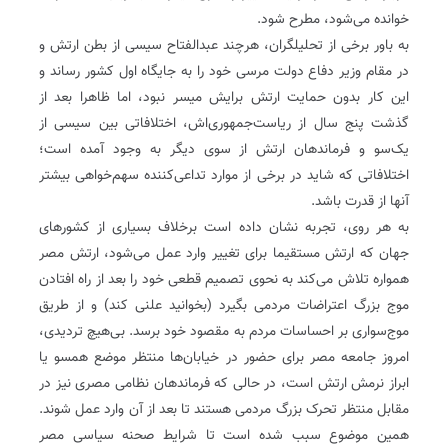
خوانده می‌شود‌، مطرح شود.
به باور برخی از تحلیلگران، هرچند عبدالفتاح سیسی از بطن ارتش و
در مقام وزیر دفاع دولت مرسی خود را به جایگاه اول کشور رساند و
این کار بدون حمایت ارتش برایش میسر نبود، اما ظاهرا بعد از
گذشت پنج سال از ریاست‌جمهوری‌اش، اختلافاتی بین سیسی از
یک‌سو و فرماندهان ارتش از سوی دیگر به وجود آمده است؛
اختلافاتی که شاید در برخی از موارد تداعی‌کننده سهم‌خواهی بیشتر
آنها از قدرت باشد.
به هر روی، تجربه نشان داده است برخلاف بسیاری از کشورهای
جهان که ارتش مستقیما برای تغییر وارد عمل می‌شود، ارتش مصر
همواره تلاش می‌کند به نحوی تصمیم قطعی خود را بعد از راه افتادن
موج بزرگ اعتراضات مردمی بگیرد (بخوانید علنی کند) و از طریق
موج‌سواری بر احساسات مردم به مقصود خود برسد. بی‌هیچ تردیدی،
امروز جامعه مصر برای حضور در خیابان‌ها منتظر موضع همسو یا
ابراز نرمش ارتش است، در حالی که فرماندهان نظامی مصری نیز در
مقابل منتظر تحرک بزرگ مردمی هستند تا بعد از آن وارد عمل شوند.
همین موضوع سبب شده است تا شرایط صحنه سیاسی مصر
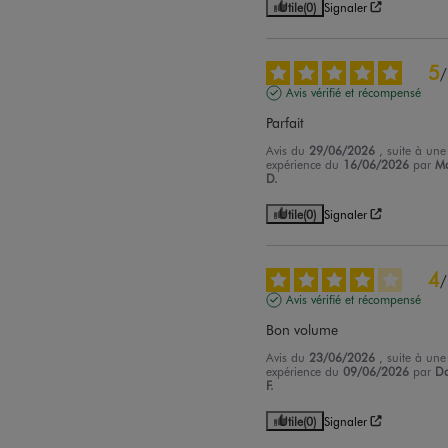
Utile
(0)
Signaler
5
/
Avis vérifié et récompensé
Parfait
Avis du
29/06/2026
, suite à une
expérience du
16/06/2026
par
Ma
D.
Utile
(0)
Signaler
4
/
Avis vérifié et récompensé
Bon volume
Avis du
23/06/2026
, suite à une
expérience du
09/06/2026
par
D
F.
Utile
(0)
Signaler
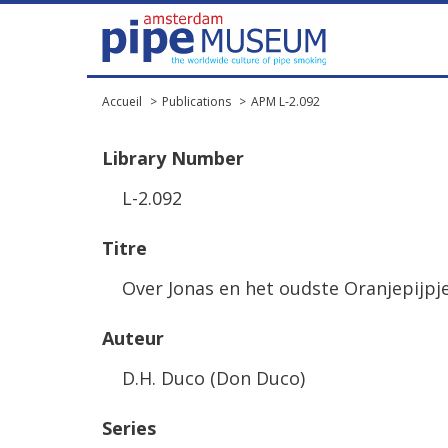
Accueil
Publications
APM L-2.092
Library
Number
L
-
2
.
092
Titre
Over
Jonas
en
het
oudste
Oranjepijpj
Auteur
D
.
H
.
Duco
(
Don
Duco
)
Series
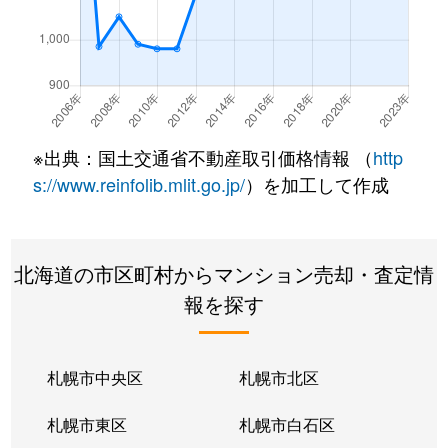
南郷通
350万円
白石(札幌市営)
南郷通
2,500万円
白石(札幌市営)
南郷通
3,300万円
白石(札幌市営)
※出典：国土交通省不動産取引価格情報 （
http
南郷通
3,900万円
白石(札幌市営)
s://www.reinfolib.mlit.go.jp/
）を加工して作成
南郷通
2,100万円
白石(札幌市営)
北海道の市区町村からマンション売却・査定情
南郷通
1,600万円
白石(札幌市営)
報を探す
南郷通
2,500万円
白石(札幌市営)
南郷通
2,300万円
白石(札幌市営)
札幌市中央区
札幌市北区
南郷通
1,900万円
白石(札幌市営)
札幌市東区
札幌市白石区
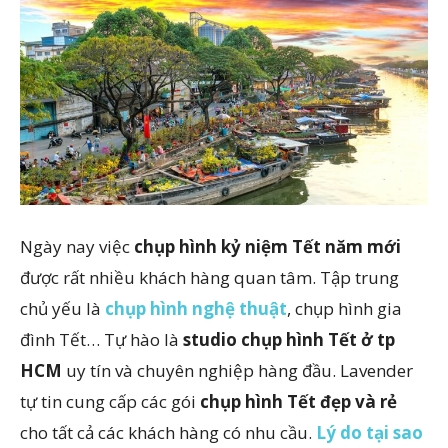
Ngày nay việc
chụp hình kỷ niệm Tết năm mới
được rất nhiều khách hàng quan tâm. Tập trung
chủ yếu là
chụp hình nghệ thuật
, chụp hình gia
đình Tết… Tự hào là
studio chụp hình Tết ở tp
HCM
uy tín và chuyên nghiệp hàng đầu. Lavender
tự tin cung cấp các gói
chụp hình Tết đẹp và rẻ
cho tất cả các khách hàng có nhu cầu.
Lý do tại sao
━━━━━━━━━━━━━━━━━━━━━━━━━━━━━━
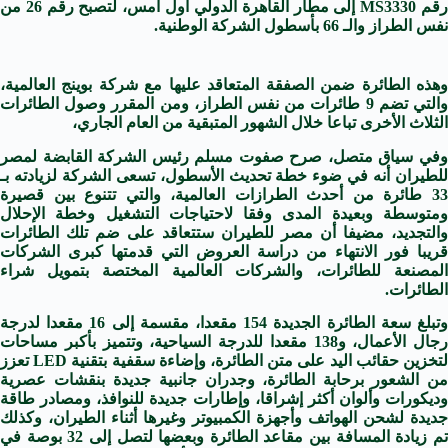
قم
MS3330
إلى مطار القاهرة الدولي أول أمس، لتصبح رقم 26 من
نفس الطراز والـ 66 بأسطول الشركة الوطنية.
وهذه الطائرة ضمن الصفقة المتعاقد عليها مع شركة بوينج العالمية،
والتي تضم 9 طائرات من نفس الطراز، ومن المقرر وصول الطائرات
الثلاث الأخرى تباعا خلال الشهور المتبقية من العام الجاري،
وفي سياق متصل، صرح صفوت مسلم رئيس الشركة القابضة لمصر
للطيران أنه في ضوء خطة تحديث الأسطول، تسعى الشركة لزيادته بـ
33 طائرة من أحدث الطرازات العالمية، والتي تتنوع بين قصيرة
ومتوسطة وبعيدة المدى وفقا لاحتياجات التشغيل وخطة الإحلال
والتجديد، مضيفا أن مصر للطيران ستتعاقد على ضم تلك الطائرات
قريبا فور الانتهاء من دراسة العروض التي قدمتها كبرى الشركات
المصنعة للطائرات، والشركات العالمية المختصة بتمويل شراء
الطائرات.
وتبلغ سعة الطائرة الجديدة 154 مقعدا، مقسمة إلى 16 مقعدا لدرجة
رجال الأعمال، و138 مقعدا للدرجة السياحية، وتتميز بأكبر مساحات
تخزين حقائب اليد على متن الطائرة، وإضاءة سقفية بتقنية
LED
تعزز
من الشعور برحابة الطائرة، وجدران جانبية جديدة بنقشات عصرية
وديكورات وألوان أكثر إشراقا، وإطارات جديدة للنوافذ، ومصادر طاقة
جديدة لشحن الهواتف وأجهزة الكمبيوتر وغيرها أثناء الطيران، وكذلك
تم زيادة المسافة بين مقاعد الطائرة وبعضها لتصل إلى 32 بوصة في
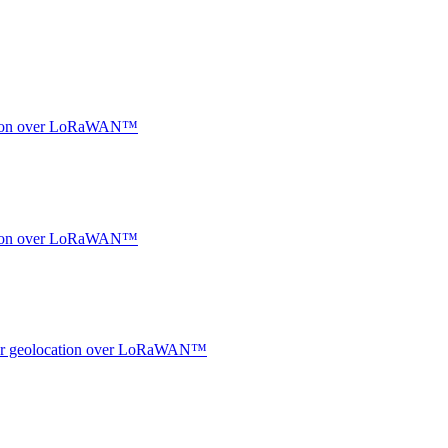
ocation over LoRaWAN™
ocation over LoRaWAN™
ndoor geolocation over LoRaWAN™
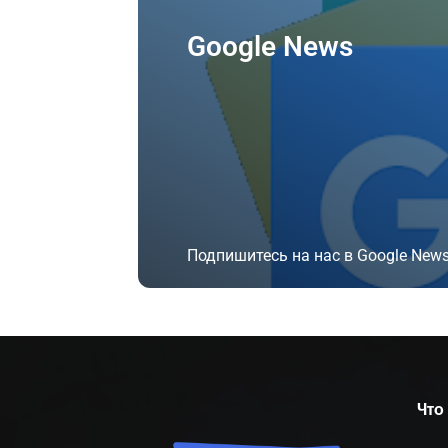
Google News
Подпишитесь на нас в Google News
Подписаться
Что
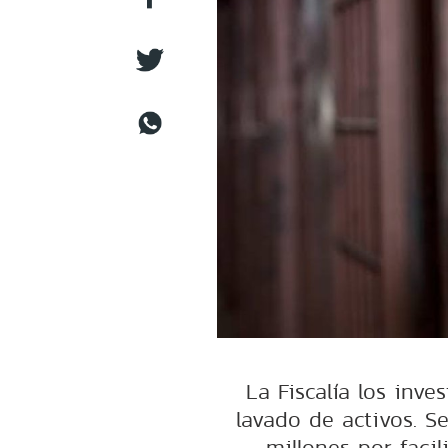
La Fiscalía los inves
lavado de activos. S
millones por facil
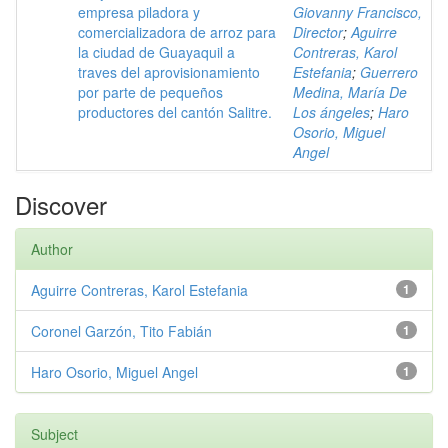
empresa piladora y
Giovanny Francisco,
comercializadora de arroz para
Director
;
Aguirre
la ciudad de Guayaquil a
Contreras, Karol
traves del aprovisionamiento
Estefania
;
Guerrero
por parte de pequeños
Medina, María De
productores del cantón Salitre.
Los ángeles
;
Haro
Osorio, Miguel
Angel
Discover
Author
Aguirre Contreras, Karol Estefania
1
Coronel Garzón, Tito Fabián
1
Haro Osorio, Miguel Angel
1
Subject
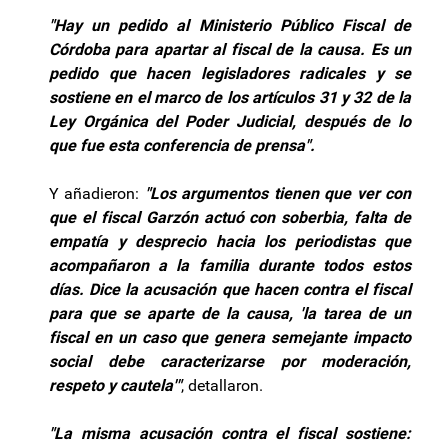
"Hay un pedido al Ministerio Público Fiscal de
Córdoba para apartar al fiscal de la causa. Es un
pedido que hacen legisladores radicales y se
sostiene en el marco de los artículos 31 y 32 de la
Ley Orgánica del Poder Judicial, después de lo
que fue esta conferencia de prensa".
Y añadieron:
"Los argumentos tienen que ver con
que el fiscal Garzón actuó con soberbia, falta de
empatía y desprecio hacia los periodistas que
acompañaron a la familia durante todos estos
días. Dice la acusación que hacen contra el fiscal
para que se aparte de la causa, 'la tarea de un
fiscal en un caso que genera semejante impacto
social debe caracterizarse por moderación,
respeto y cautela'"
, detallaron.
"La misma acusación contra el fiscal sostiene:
━━━━━━━━━━━━━━━━━━━━━━━━━━━━━━
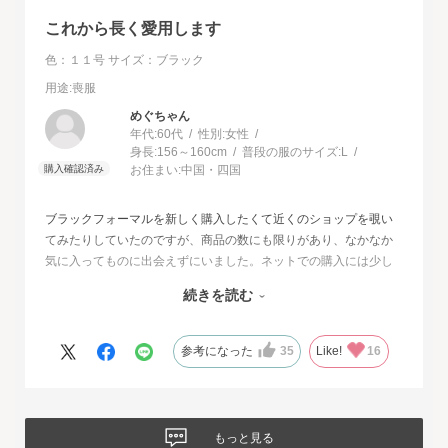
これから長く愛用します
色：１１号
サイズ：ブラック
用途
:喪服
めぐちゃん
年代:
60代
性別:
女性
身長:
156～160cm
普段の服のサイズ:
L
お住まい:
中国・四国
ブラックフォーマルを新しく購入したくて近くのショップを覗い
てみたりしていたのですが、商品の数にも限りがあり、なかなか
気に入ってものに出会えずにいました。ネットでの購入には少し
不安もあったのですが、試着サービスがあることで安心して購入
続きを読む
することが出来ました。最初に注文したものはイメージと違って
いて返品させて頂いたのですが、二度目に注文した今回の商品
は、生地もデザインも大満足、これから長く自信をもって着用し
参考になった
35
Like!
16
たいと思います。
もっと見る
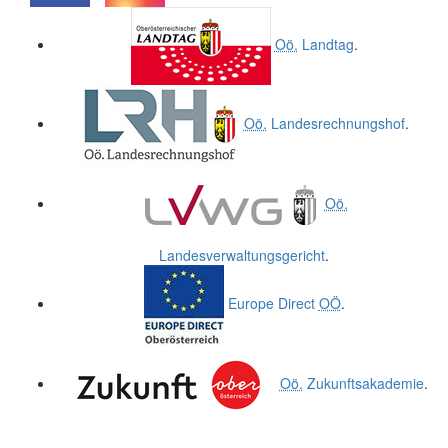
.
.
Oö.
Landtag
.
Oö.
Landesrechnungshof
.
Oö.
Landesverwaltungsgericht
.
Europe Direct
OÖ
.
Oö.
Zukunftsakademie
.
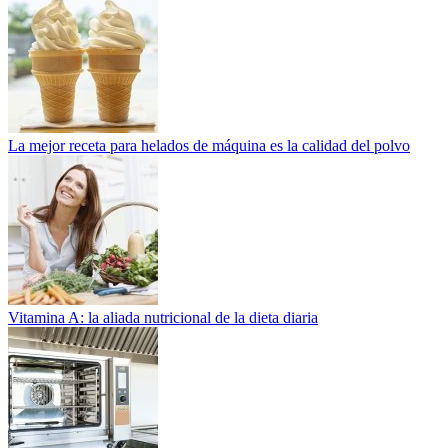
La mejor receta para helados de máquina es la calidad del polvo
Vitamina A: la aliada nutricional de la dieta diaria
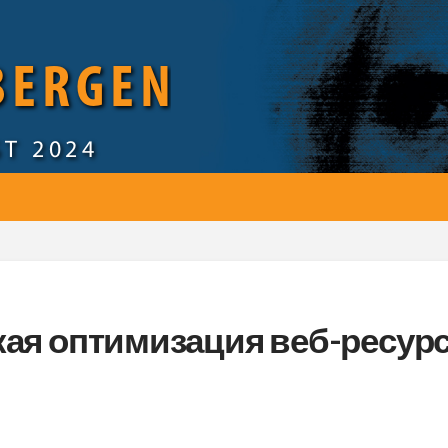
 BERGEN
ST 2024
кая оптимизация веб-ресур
━━━━━━━━━━━━━━━━━━━━━━━━━━━━━━
Exercise goal
Lines holding the word "الطائرة" in the entries above are the ones to pull out. Copy them all.

Completed exercise
وهذه الطائرة ضمن الصفقة المتعاقد عليها مع شركة بوينج العالمية،
وتبلغ سعة الطائرة الجديدة 154 مقعدا، مقسمة إلى 16 مقعدا لدرجة
تخزين حقائب اليد على متن الطائرة، وإضاءة سقفية بتقنية
من الشعور برحابة الطائرة، وجدران جانبية جديدة بنقشات عصرية
تم زيادة المسافة بين مقاعد الطائرة وبعضها لتصل إلى 32 بوصة في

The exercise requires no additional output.